Why should you sell your business? What is the process of selling your business?
In Built to Sell, businessman John Warrillow provides advice on how to make your small business sellable. The best way to do this is to build a business that runs on its own and accepting the best offer possible.
Keep reading to learn how to sell your business in the smoothest way.
Find the Right Company to Help Sell Your Business
Want to know how to sell your business? Once your company is in a good position to be sold, Warrillow claims you need to find a professional advisor. When searching for an advisor, there are two key aspects to consider: the size of the firm and their knowledge of your business specialty.
Finding a broker or firm that’s the right size for your business is important because it ensures they’ll have the right contacts and appreciate your specific needs. Warrillow advises using a business broker if your company does less than $2 million in annual sales, and a merger and acquisition firm if it does more than that. If a broker is too small for your company, they might not be able to find the companies that would give you the highest offer. If a firm is too big, they might view your business as less important than their bigger clients and not put in the effort to find the most suitable buyer. Instead, they’ll simply look to sell your company as quickly as possible, take their cut, and be on their way.
(Shortform note: Though they perform similar duties—help people sell and buy companies—there are some key differences between merger and acquisition (M&A) firms and business brokers. In general, business brokers operate on a smaller scale, brokering deals of single companies in a local or regional market. M&A firms are more likely to broker complex deals on a national or international scale. A business broker is also more likely to work for companies that are easy to evaluate and focus on getting the deal done for a predetermined compensation. M&A firms are more likely to help their clients after the deal is done and thus require additional payouts.)

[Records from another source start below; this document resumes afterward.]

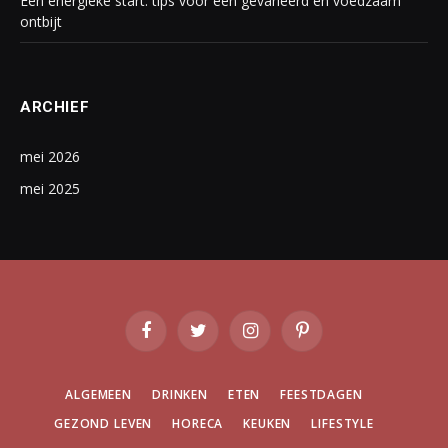
Een energieke start: tips voor een gevarieerd en voedzaam
ontbijt
ARCHIEF
mei 2026
mei 2025
Facebook
Twitter
Instagram
Pinterest
ALGEMEEN
DRINKEN
ETEN
FEESTDAGEN
GEZOND LEVEN
HORECA
KEUKEN
LIFESTYLE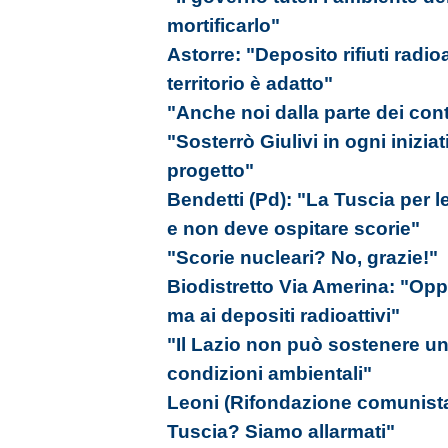
mortificarlo"
Astorre: "Deposito rifiuti radioa
territorio è adatto"
"Anche noi dalla parte dei cont
"Sosterrò Giulivi in ogni inizi
progetto"
Bendetti (Pd): "La Tuscia per l
e non deve ospitare scorie"
"Scorie nucleari? No, grazie!"
Biodistretto Via Amerina: "Op
ma ai depositi radioattivi"
"Il Lazio non può sostenere un 
condizioni ambientali"
Leoni (Rifondazione comunista):
Tuscia? Siamo allarmati"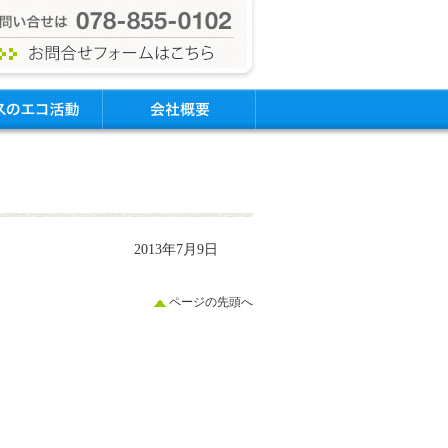
2013年7月9日
ページの先頭へ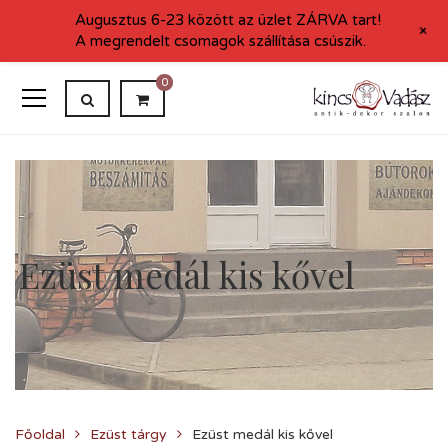
Augusztus 6-23 között az üzlet ZÁRVA tart!
+
A megrendelt csomagok szállítása csúszik.
0
Ezüst medál kis kővel
Főoldal
Ezüst tárgy
Ezüst medál kis kővel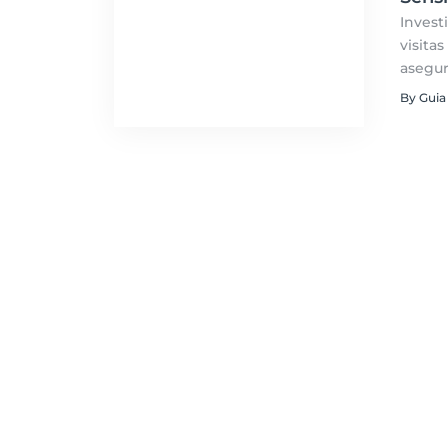
Invest
visita
asegur
enriqu
By Guia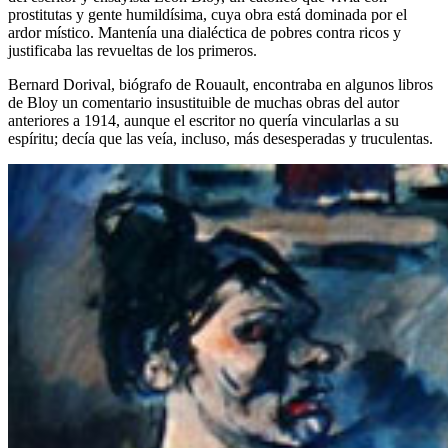
prostitutas y gente humildísima, cuya obra está dominada por el
ardor místico. Mantenía una dialéctica de pobres contra ricos y
justificaba las revueltas de los primeros.
Bernard Dorival, biógrafo de Rouault, encontraba en algunos libros
de Bloy un comentario insustituible de muchas obras del autor
anteriores a 1914, aunque el escritor no quería vincularlas a su
espíritu; decía que las veía, incluso, más desesperadas y truculentas.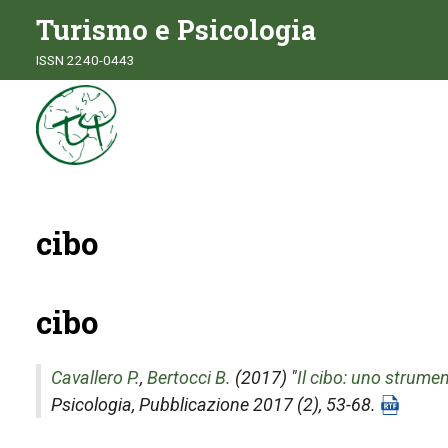
Turismo e Psicologia
ISSN 2240-0443
cibo
cibo
Cavallero P.
,
Bertocci B.
(2017) "
Il cibo: uno strumen
Psicologia
, Pubblicazione 2017 (2), 53-68.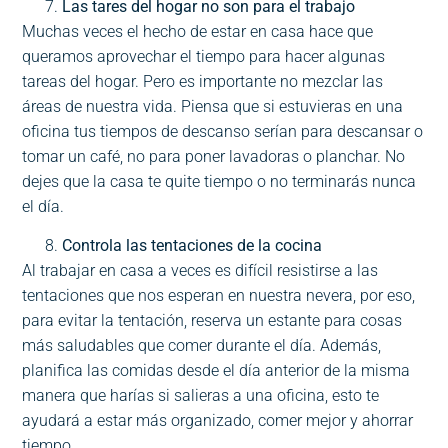
Las tares del hogar no son para el trabajo
Muchas veces el hecho de estar en casa hace que
queramos aprovechar el tiempo para hacer algunas
tareas del hogar. Pero es importante no mezclar las
áreas de nuestra vida. Piensa que si estuvieras en una
oficina tus tiempos de descanso serían para descansar o
tomar un café, no para poner lavadoras o planchar. No
dejes que la casa te quite tiempo o no terminarás nunca
el día.
Controla las tentaciones de la cocina
Al trabajar en casa a veces es difícil resistirse a las
tentaciones que nos esperan en nuestra nevera, por eso,
para evitar la tentación, reserva un estante para cosas
más saludables que comer durante el día. Además,
planifica las comidas desde el día anterior de la misma
manera que harías si salieras a una oficina, esto te
ayudará a estar más organizado, comer mejor y ahorrar
tiempo.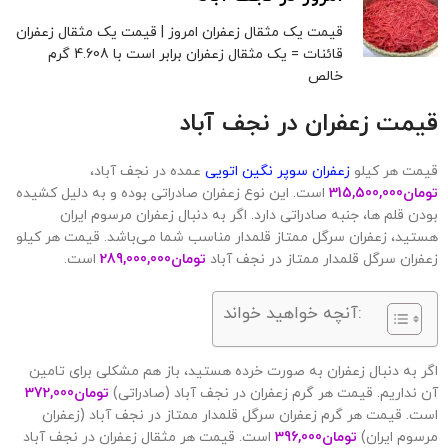
قیمت یک مثقال زعفران امروز | قیمت یک مثقال زعفران
قائنات = یک مثقال زعفران برابر است با 4.608 گرم
خالص
قیمت زعفران در
نجف آباد
قیمت هر کیلو
زعفران سوپر نگین اتویی
عمده در نجف آباد،
تومان
315,500,000
است. این نوع زعفران صادراتی بوده و به دلیل کشیده
بودن قلم ها، جنبه صادراتی دارد. اگر به دنبال زعفران مرسوم ایران
هستید، زعفران سرگل ممتاز قلمدار مناسب شما می‌باشد. قیمت هر کیلو
زعفران سرگل قلمدار ممتاز در نجف آباد
تومان
289,000,000
است.
آنچه خواهید خواند:
اگر به دنبال زعفران به صورت خرده هستید، باز هم مشکلی برای تامین
آن نداریم. قیمت هر گرم زعفران در نجف آباد (صادراتی)
تومان
372,000
است. قیمت هر گرم زعفران سرگل قلمدار ممتاز در نجف آباد (زعفران
مرسوم ایران)
تومان
396,000
است. قیمت هر مثقال زعفران در نجف آباد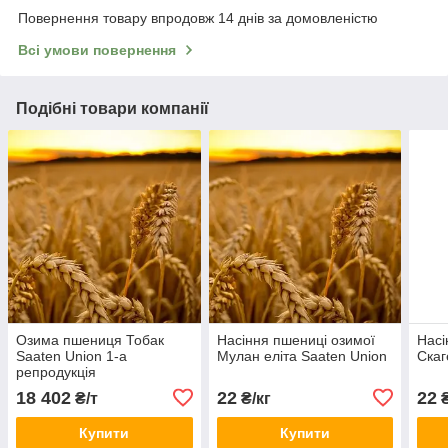
Повернення товару впродовж 14 днів за домовленістю
Всі умови повернення
Подібні товари компанії
Озима пшениця Тобак
Насіння пшениці озимої
Насі
Saaten Union 1-а
Мулан еліта Saaten Union
Скаг
репродукція
18 402
22
22
₴/т
₴/кг
₴
Купити
Купити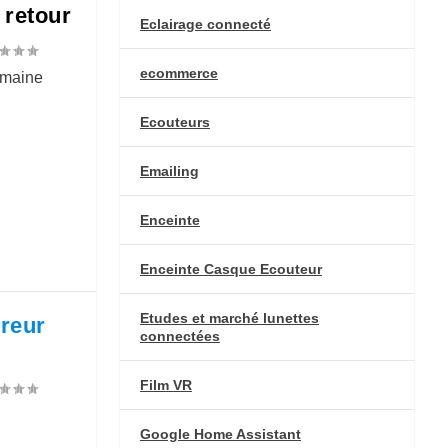
 retour
Eclairage connecté
ecommerce
emaine
Ecouteurs
Emailing
Enceinte
Enceinte Casque Ecouteur
Etudes et marché lunettes
rreur
connectées
Film VR
Google Home Assistant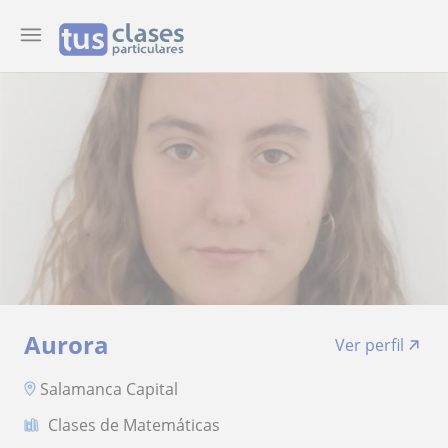
Aurora
Ver perfil
Salamanca Capital
Clases de Matemáticas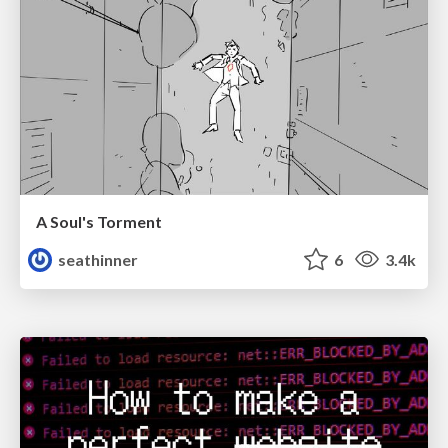
A Soul's Torment
seathinner
6
3.4k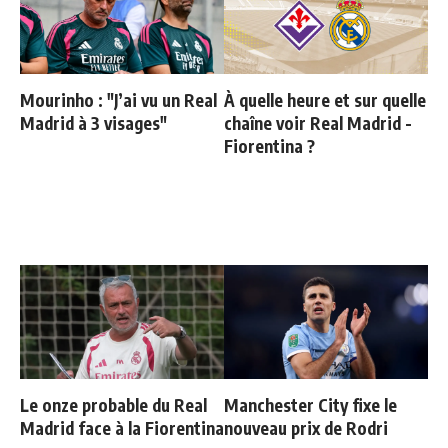
Mourinho : "J’ai vu un Real
À quelle heure et sur quelle
Madrid à 3 visages"
chaîne voir Real Madrid -
Fiorentina ?
Le onze probable du Real
Manchester City fixe le
Madrid face à la Fiorentina
nouveau prix de Rodri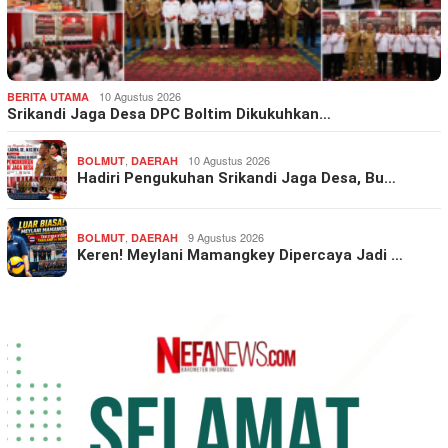
10 Agustus 2026
BERITA UTAMA
Srikandi Jaga Desa DPC Boltim Dikukuhkan…
,
10 Agustus 2026
BOLMUT
DAERAH
Hadiri Pengukuhan Srikandi Jaga Desa, Bu…
,
9 Agustus 2026
BOLMUT
DAERAH
Keren! Meylani Mamangkey Dipercaya Jadi …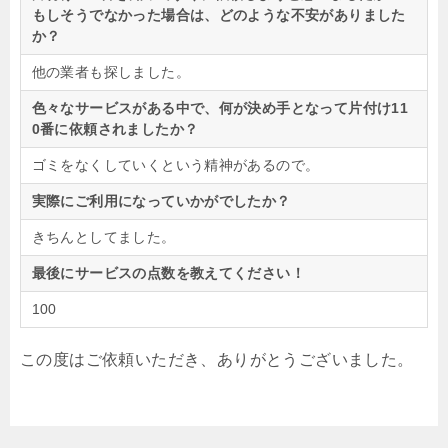
もしそうでなかった場合は、どのような不安がありました
か？
他の業者も探しました。
色々なサービスがある中で、何が決め手となって片付け11
0番に依頼されましたか？
ゴミをなくしていくという精神があるので。
実際にご利用になっていかがでしたか？
きちんとしてました。
最後にサービスの点数を教えてください！
100
この度はご依頼いただき、ありがとうございました。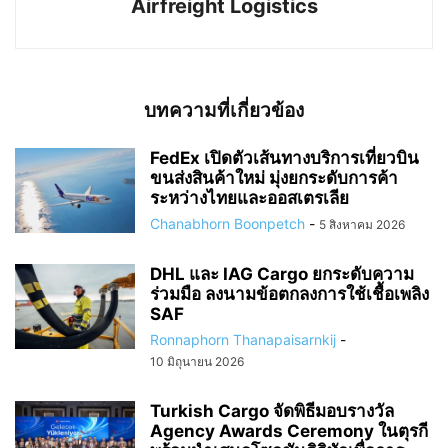
Airfreight Logistics
บทความที่เกี่ยวข้อง
FedEx เปิดตัวเส้นทางบริการเที่ยวบิน
ขนส่งสินค้าใหม่ มุ่งยกระดับการค้า
ระหว่างไทยและออสเตรเลีย
Chanabhorn Boonpetch
-
5 สิงหาคม 2026
DHL และ IAG Cargo ยกระดับความ
ร่วมมือ ลงนามข้อตกลงการใช้เชื้อเพลิง
SAF
Ronnaphorn Thanapaisarnkij
-
10 มิถุนายน 2026
Turkish Cargo จัดพิธีมอบรางวัล
Agency Awards Ceremony ในตุรกี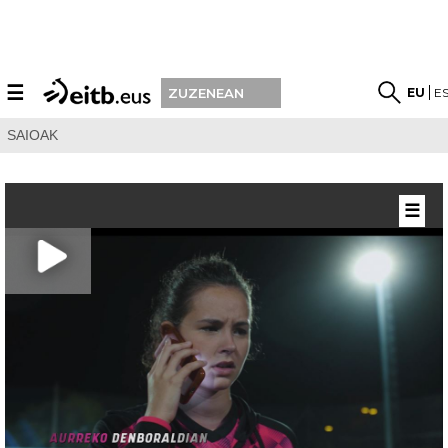
☰
EU
E
ZUZENEAN
SAIOAK
☰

Your advisor should also be well-acquainted with the industry your company specializes in. If it’s not, you run the risk of them overlooking or underappreciating the value you bring to that particular industry. If you have truly built something special, a broker or firm familiar with your industry will recognize that and fight for every dollar your company is worth.
(Shortform note: Warrillow’s advice to make sure your advisor knows your industry is similar to Peter Lynch’s investing advice in One Up On Wall Street. Lynch argues that the best investment opportunities are usually found in the places you’re most familiar with. If you like a company’s product and are well-acquainted with the industry, you’re more likely to accurately predict how well the company will perform. It seems that across the board, familiarity with companies and industries leads to better financial choices.)
Accept An Offer
The next and final step in selling a business is to accept an offer. Warrillow recommends knowing exactly what you want from a deal. This will make the decision easier. For example, have a minimum amount of money you’ll accept up front, with any performance fees or add-ons seen as a special bonus. If most of your compensation is based on how the company performs in the future, you may be forced to continue working for the company to ensure you get a proper payout. Knowing exactly what you want will help you stand firm if your business broker pushes for you to accept a lower deal just so they can get paid and move on.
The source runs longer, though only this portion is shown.